#### [Try it]
Using the records below, copy every line that holds the string "diety".

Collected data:

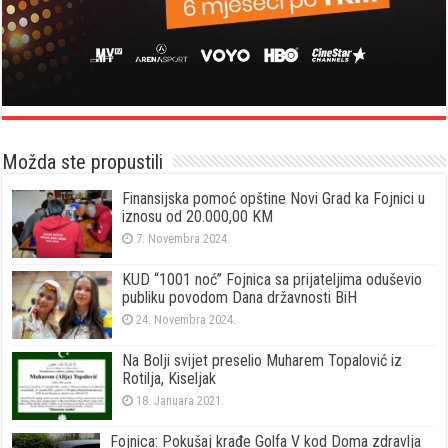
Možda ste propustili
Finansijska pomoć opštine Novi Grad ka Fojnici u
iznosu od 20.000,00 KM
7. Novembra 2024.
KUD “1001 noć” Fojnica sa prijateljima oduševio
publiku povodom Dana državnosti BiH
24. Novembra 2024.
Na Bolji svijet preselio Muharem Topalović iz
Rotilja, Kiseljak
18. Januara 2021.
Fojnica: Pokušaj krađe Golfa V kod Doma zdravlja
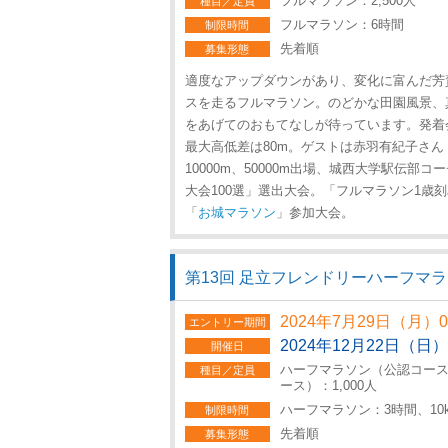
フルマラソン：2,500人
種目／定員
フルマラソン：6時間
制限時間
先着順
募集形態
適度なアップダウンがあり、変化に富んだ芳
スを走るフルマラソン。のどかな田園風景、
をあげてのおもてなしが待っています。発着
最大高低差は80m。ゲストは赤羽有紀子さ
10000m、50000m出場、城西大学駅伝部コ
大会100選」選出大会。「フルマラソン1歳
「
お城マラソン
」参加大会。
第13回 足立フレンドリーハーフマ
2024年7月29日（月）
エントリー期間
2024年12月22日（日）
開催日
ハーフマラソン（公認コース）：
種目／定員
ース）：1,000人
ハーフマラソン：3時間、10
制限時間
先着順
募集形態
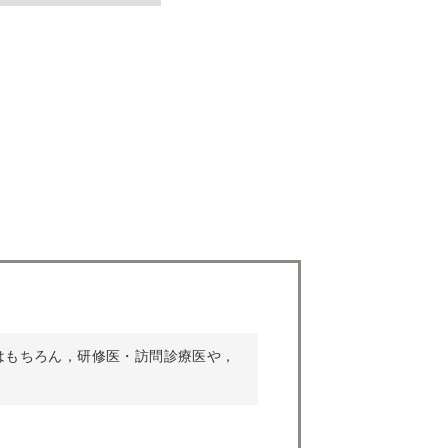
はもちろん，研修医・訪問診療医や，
...
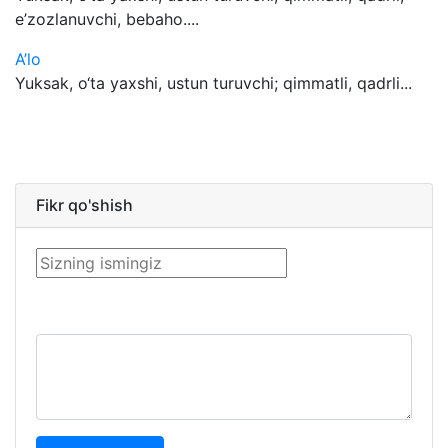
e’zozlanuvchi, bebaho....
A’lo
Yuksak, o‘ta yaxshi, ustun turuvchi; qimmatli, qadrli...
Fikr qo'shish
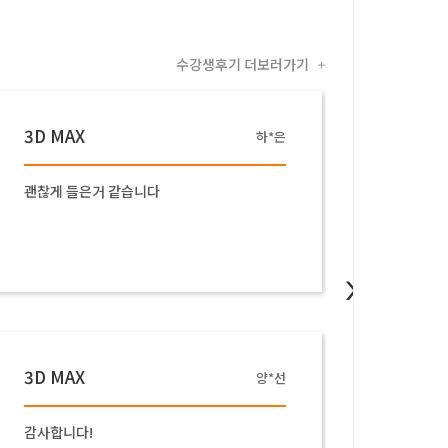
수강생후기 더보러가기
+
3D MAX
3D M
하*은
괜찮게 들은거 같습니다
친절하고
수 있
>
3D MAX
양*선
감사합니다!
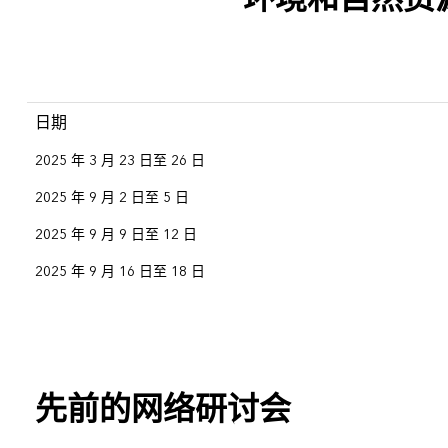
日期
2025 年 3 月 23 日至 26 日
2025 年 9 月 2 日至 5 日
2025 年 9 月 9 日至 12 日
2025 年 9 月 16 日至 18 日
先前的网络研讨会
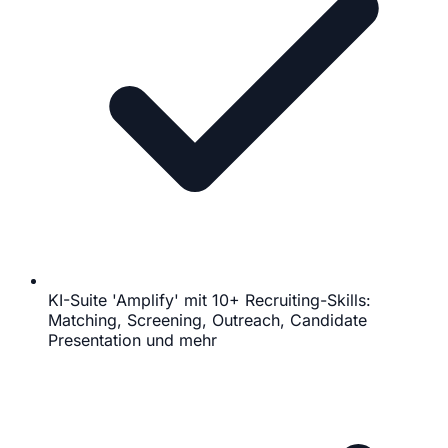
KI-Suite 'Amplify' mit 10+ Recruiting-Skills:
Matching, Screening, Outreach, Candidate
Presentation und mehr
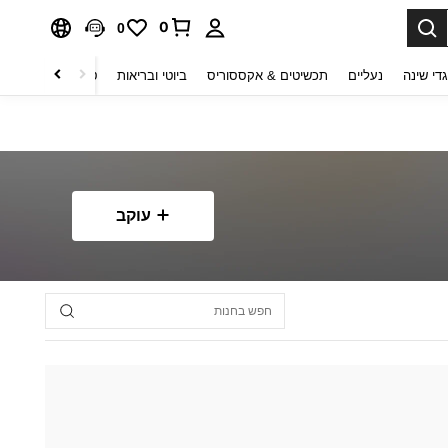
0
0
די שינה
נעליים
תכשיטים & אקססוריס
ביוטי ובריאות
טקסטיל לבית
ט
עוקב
--
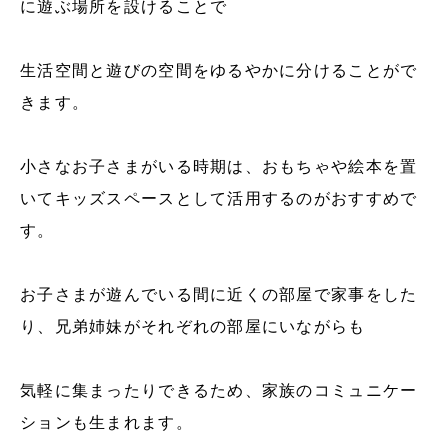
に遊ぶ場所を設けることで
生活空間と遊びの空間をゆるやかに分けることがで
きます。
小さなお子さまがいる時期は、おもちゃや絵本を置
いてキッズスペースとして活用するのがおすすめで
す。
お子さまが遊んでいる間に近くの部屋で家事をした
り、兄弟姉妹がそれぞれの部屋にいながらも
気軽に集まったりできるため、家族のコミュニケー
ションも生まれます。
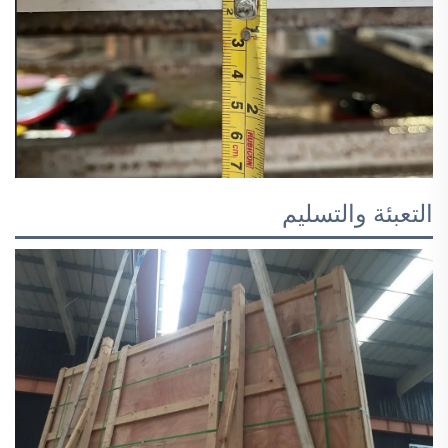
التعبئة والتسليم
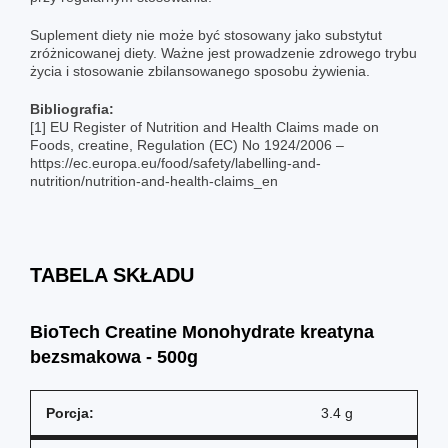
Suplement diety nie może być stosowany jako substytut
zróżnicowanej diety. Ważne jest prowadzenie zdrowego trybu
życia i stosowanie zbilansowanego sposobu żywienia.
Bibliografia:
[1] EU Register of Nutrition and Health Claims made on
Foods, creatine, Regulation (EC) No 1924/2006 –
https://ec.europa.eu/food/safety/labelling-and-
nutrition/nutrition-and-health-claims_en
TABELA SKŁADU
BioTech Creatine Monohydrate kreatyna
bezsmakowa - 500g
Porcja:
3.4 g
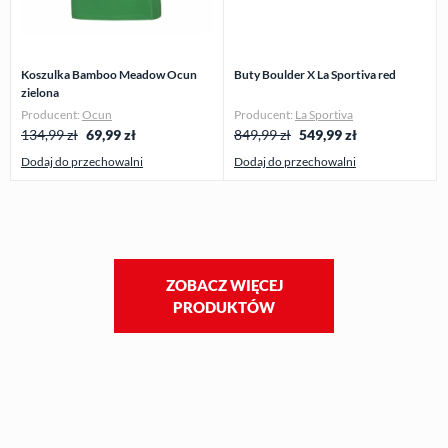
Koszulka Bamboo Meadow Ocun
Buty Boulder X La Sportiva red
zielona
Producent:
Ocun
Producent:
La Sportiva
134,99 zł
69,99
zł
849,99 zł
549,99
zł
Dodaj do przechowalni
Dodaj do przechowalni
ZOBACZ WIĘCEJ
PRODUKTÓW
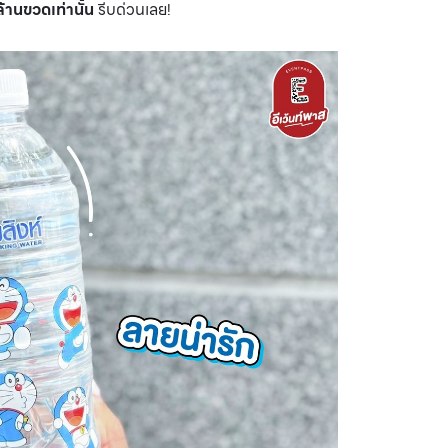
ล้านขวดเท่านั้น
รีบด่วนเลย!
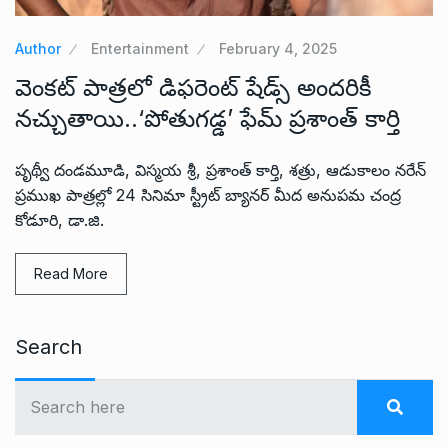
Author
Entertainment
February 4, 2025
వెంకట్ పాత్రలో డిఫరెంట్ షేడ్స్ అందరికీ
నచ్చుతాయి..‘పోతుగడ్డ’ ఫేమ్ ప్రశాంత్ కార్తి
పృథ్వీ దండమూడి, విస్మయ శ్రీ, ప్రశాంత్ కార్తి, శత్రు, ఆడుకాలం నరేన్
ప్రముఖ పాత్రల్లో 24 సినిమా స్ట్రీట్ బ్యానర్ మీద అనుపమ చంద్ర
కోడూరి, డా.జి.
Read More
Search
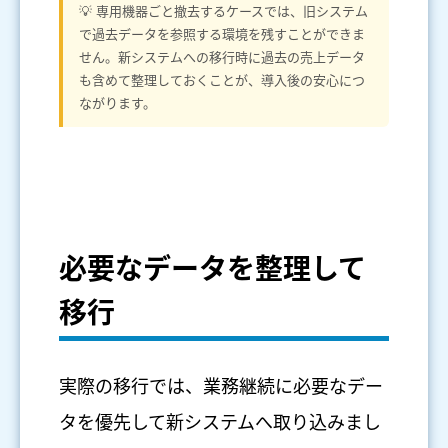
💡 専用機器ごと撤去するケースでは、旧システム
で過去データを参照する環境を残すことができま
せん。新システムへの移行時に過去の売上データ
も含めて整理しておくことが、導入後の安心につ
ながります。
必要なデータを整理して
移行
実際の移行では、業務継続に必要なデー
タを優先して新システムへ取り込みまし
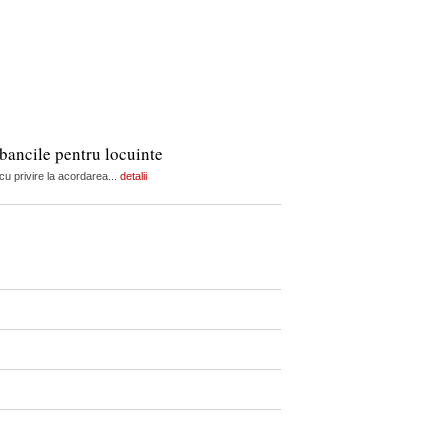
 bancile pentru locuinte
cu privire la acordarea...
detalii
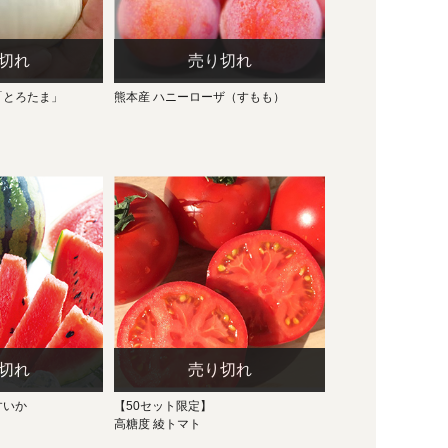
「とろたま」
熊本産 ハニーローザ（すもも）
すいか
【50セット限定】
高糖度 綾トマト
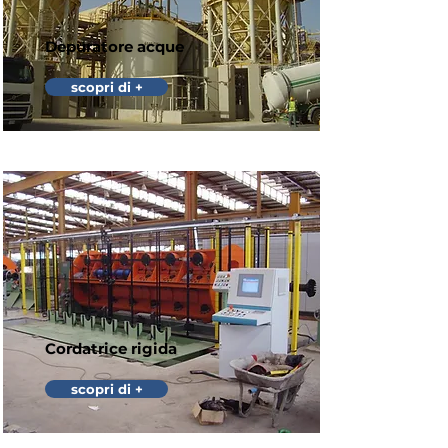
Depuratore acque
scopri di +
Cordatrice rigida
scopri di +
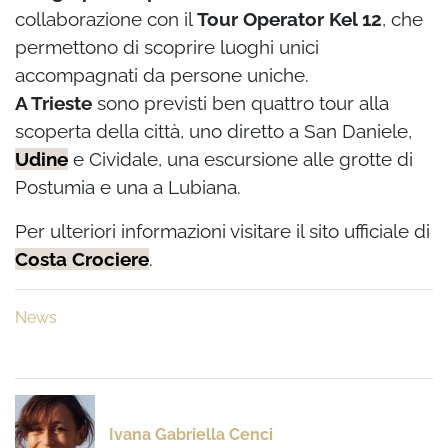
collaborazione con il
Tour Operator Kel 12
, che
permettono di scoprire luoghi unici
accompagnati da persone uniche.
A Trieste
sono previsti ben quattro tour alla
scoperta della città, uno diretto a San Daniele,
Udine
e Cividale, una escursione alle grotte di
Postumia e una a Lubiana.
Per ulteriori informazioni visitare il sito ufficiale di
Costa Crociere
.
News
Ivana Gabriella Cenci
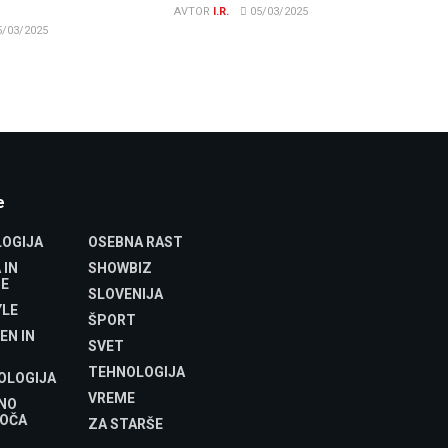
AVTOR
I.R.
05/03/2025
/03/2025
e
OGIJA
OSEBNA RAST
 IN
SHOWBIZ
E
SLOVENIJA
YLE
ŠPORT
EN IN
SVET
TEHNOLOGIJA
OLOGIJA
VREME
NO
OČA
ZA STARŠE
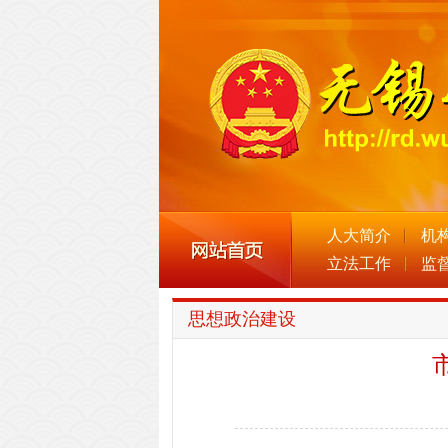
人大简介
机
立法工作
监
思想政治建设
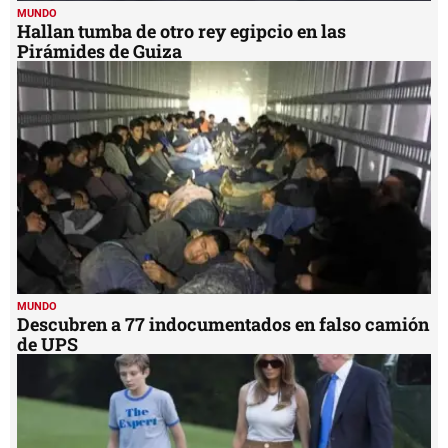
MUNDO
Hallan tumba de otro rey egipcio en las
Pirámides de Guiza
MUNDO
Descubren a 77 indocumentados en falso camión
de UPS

#### [Your solution]
Suplement diety nie może być stosowany jako substytut
zróżnicowanej diety. Ważne jest prowadzenie zdrowego trybu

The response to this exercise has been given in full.